Although it might sound good to have a "hot" stalker I can assure you it isn't fun at all. It does make you quite paranoid and feel very violated and threatened. I wouldn't wish it on my worst enemy.


----------



## minimized (Nov 17, 2007)

Psh, there aren't even enough people that know of my existence for me to have a stalker.


----------



## JTenn (Jan 2, 2008)

ummm.......I AM staker, no joke. I'll follow people around - in the hallways at school, in stores - just because they look interesting, I think they're hot, etc. I'll literally pass in front of this guy Tyler's house - he's the sports star at my school. It's not like ill ever get him, but i literaly stand in his 3rd period classroom and wait for him to walk in, then i go to class. im creepy like that.


----------



## ardrum (May 13, 2007)

Believe me, it's not fun to have a stalker when she uses psychological blackmail, talks about being suicidal, talks about medications, begs you to do **** with her, etc. :no


----------



## Classified (Dec 7, 2004)

Is it only stalking if the person being stalked doesn't like/love the stalker back? If someone is obsessed with me and I like them back, wouldn't that make a pretty good relationship? I guess if it proceeds far enough it becomes marriage instead of stalking.


----------



## sometimeslonely (Sep 16, 2016)

Everyone does have a stalker... I definitely do.


----------



## VanitysFiend (Jun 13, 2016)

njodis said:


> Even if she's hot, it probably wouldn't make up for having your body parts distributed in garbage bins across the city.


It might, depending on what happens during the run up to said garbage disposal :wink

*God damnit, didn't spot the necro *


----------



## xxDark Horse (May 13, 2015)

I'm sure someone is secretly stalking me without me even knowing it.


----------



## xxDark Horse (May 13, 2015)

sometimeslonely said:


> Everyone does have a stalker... I definitely do.


If it's a guy around you age and you don't like him back, just tell him you're not interested.

Most boys your age have no idea they're being a stalker, they're just trying to talk to you because they like you.


----------



## springbreeze1 (Aug 4, 2016)

One of these.

It's a Stalker in starcraft 2 btw.


----------



## Cascades (Jan 16, 2013)

JTenn said:


> ummm.......I AM staker, no joke. I'll follow people around - in the hallways at school, in stores - just because they look interesting, I think they're hot, etc. I'll literally pass in front of this guy Tyler's house - he's the sports star at my school. It's not like ill ever get him, but i literaly stand in his 3rd period classroom and wait for him to walk in, then i go to class. im creepy like that.
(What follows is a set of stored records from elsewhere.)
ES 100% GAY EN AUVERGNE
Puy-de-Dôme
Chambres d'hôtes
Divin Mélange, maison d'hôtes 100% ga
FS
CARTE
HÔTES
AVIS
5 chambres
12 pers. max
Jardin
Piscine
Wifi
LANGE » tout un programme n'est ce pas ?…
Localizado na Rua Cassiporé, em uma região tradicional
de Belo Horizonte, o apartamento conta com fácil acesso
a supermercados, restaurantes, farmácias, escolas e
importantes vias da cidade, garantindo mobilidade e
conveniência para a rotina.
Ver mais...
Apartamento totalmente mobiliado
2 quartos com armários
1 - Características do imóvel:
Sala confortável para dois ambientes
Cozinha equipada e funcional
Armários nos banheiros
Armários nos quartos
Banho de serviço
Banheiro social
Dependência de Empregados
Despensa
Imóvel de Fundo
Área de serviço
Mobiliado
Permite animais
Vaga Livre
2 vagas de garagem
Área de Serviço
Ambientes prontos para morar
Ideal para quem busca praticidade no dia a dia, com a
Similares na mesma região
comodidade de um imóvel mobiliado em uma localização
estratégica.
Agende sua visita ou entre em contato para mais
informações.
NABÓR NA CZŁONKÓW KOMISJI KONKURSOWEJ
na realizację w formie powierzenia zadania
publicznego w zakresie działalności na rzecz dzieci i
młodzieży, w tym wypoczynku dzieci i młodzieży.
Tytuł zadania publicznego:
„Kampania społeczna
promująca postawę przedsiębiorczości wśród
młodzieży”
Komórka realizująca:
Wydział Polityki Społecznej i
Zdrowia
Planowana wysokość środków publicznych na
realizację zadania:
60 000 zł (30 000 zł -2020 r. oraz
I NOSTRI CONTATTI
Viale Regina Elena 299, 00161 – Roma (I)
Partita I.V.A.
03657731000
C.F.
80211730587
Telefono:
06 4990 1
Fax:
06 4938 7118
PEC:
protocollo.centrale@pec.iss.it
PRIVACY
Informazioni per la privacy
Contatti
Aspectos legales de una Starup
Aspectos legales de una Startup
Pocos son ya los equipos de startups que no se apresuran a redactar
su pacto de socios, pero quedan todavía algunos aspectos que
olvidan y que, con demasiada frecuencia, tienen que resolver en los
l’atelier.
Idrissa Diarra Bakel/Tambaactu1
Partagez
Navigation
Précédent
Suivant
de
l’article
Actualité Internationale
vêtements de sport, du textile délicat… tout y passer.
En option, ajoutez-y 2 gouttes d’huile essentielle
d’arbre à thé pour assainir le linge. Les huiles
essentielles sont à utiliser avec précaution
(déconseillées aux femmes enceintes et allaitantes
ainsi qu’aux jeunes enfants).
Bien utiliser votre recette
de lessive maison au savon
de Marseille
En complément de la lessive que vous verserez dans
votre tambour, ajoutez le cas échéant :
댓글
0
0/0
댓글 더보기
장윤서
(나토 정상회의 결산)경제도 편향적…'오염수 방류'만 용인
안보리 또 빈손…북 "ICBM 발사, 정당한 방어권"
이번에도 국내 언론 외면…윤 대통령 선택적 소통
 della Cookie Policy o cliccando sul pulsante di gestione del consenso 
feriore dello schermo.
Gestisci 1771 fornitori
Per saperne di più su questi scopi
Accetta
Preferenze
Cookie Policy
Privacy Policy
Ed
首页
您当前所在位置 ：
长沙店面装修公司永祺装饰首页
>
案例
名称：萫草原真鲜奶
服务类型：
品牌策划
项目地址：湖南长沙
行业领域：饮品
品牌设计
Is that real? lol what a crack up! :haha


----------



## JustThisGuy (Mar 24, 2012)

Base level immaturity I faced in a nutshell.


----------



## pied vert (Jan 23, 2016)

She sounds really sweet. I'd place petals by her feet.


----------



## vela (Apr 19, 2012)

That's pretty scary coming from someone you've had contact with IRL! Yikes!! I've had a couple people online whom I considered stalkers.


----------



## Moxi (Nov 24, 2015)

Most people are pretty nice regardless, but it is unnerving to hear that someone's been "stalking" you, let alone have it happen. I don't think you did anything wrong, however, as you don't control the obsessions of others.
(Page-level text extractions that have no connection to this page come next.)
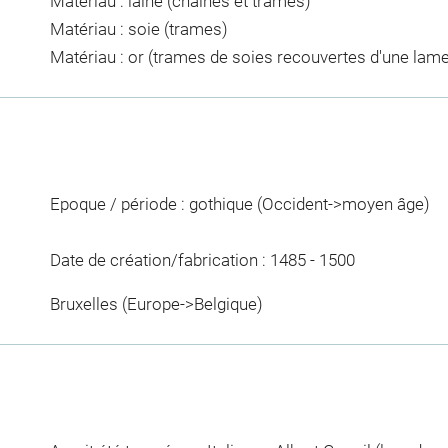
Matériau : laine (chaines et trames)
Matériau : soie (trames)
Matériau : or (trames de soies recouvertes d'une lame
Epoque / période : gothique (Occident->moyen âge)
Date de création/fabrication : 1485 - 1500
Bruxelles (Europe->Belgique)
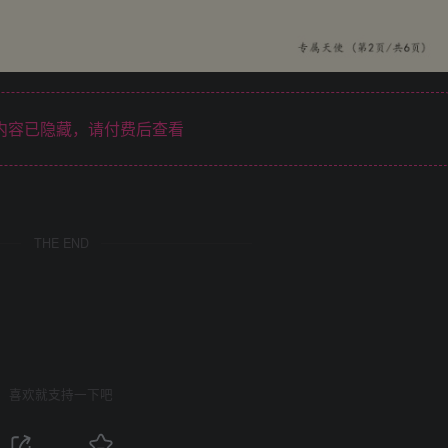
内容已隐藏，请付费后查看
THE END
喜欢就支持一下吧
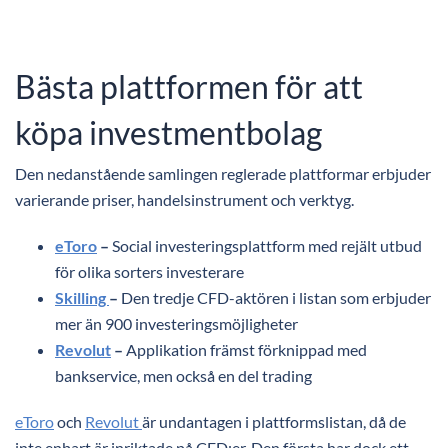
Bästa plattformen för att
köpa investmentbolag
Den nedanstående samlingen reglerade plattformar erbjuder
varierande priser, handelsinstrument och verktyg.
eToro
–
Social
investeringsplattform med rejält utbud
för olika sorters investerare
Skilling
–
Den tredje CFD-aktören i listan som erbjuder
mer än 900 investeringsmöjligheter
Revolut
–
Applikation främst förknippad med
bankservice, men också en del trading
eToro
och
Revolut
är undantagen i plattformslistan, då de
inte enbart är inriktade på CFD:er. Den första har dock ett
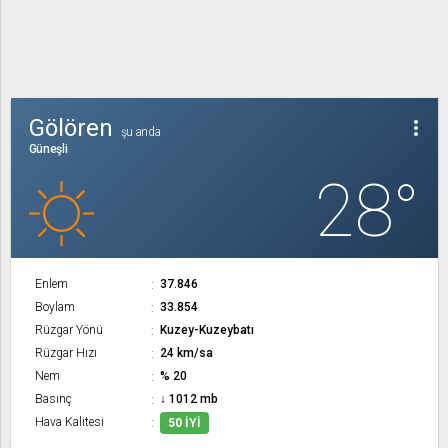
Gölören
more_vert
şu anda
Güneşli
28°
Enlem
37.846
Boylam
33.854
Rüzgar Yönü
Kuzey-Kuzeybatı
Rüzgar Hızı
24 km/sa
Nem
% 20
Basınç
↓ 1012 mb
Hava Kalitesi
50 İYI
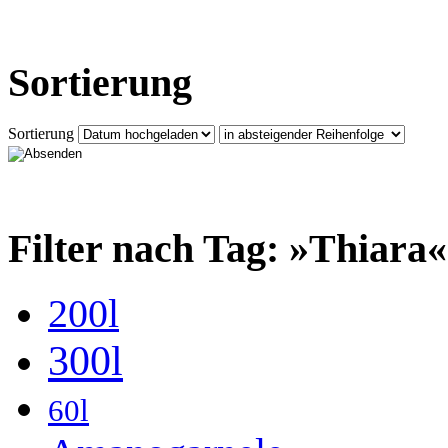
Sortierung
Sortierung
Filter nach Tag: »Thiara«
200l
300l
60l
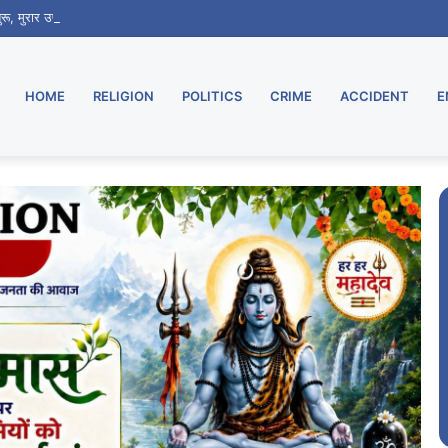
 शुरू, मुरार उपडाकघर नए भवन में हुआ स्थानांतरित
HOME
RELIGION
POLITICS
CRIME
ACCIDENT
E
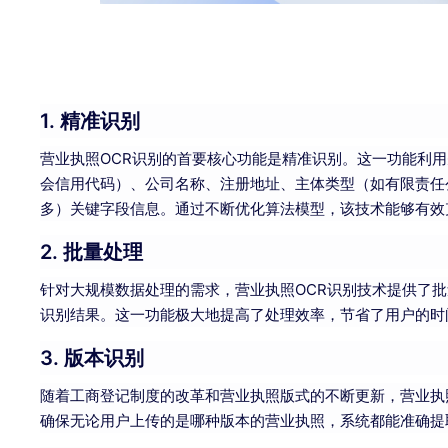
1. 精准识别
营业执照OCR识别的首要核心功能是精准识别。这一功能利
会信用代码）、公司名称、注册地址、主体类型（如有限责任
多）关键字段信息。通过不断优化算法模型，该技术能够有效
2. 批量处理
针对大规模数据处理的需求，营业执照OCR识别技术提供了
识别结果。这一功能极大地提高了处理效率，节省了用户的时
3. 版本识别
随着工商登记制度的改革和营业执照版式的不断更新，营业执
确保无论用户上传的是哪种版本的营业执照，系统都能准确提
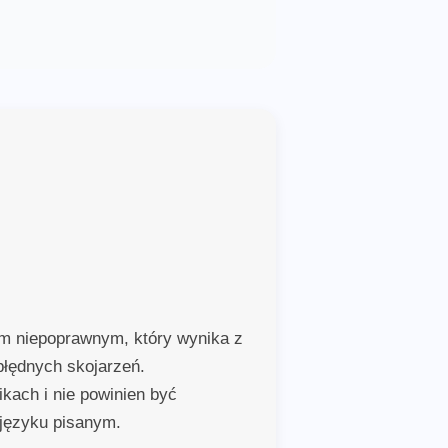
em niepoprawnym, który wynika z
łędnych skojarzeń.
kach i nie powinien być
języku pisanym.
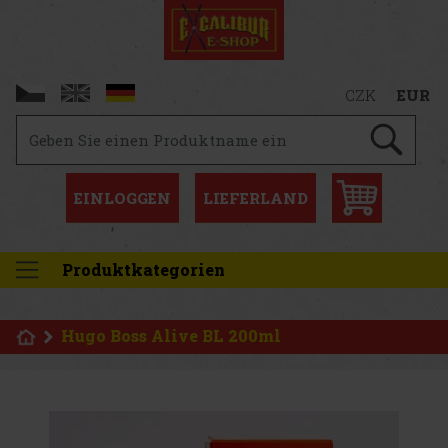
CZK
EUR
EINLOGGEN
LIEFERLAND
Produktkategorien
Hugo Boss Alive BL 200ml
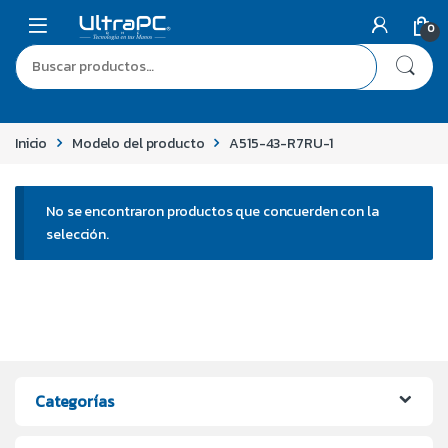
0
Inicio
Modelo del producto
A515-43-R7RU-1
No se encontraron productos que concuerden con la
selección.
Categorías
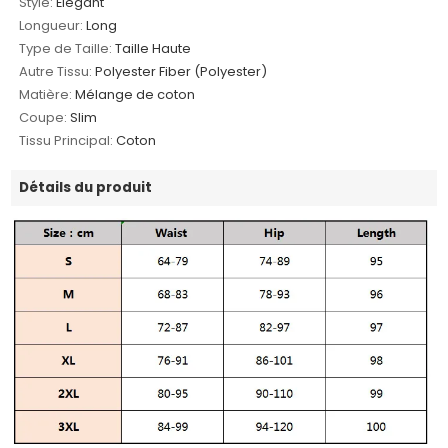
Style:
Élégant
Longueur:
Long
Type de Taille:
Taille Haute
Autre Tissu:
Polyester Fiber (Polyester)
Matière:
Mélange de coton
Coupe:
Slim
Tissu Principal:
Coton
Détails du produit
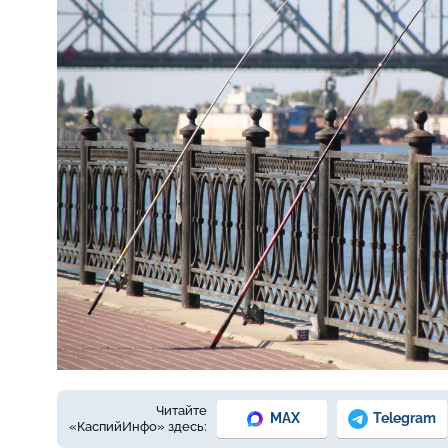
Фото: Е. Зимней.
Читайте
MAX
Telegram
«КаспийИнфо» здесь:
I have an ex-boyfriend who has a habit of semi-stalking me through the MMO we met in, and while he doesn't really _do _anything it still freaks me out. He joins groups, zones, or voice chat servers if he hears I'm there and just hangs out. He's blocked on personal communications at this point (Facebook, Skype, etc), so this is like a way to try to get around that. I feel like this is some weird attempt to "prove" to me that despite our very brief and very unhappy LDR he's a totally great guy as evidenced by his interactions with people who are not dating him, which is somehow relevant to us as a couple.

Hopefully he'll get sick of being ignored eventually and knock this **** off. I have terrible taste.


----------



## PrincessV (Aug 17, 2015)

The real yuno gasai. 

But this post was made back in 2008, lol woah. O.O


----------



## xxDark Horse (May 13, 2015)

This is to my stalker

If you're out there, show yourself. I'm not mad, I just wanna talk. Ask how you've been, get to know you a little better.


----------



## thtmansam (Feb 7, 2016)

Nah I'm too ugly for a stalker lol. Could be a good thing actually. My friend has one and she's eerily persistent despite the obvious signs that he doesn't want anything to do with her.
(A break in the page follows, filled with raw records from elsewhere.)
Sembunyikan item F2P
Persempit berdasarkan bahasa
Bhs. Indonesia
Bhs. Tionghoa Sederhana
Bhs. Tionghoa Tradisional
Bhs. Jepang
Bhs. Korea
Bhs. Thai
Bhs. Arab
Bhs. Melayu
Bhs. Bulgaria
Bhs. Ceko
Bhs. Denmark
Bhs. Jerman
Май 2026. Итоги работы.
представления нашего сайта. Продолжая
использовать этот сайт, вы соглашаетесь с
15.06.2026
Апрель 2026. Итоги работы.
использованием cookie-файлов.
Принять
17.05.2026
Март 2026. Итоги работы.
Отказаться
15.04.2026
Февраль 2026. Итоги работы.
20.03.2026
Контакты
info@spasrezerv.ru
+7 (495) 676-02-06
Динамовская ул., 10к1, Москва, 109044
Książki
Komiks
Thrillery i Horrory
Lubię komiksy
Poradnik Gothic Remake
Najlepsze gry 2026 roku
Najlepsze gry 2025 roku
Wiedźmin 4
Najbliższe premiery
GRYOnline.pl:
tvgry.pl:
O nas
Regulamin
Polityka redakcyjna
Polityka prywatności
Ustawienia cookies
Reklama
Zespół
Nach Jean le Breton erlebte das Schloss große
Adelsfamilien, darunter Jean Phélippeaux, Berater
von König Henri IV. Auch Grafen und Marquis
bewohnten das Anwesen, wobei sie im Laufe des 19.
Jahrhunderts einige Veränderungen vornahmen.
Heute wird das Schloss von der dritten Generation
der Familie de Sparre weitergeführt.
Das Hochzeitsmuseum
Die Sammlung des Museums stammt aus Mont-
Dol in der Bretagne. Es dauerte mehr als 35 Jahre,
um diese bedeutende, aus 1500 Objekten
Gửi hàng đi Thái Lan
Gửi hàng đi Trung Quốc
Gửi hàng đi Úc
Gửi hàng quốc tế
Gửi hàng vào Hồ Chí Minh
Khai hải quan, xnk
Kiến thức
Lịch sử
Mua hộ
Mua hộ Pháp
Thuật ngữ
Sent from my LG-D801 using Tapatalk


----------



## PrincessV (Aug 17, 2015)

^ you must be freakin hot.

Once a guy called ME a stalker? BAHAAHAA !!! -giggles- literally, what guys consider stalkerish is so out of proportion! 

Me: *texts guy a lot*
Guy: "your a stalker!!!"
Me: *shows interest in anyway*
Guy: "aaahhhhhh!! Crazy stalker!"
Me: *feeling confused and slightly offended, yet amused* 
Me: *asks simple questions*
Guy: ".....why are you asking so many questions! ... stalker."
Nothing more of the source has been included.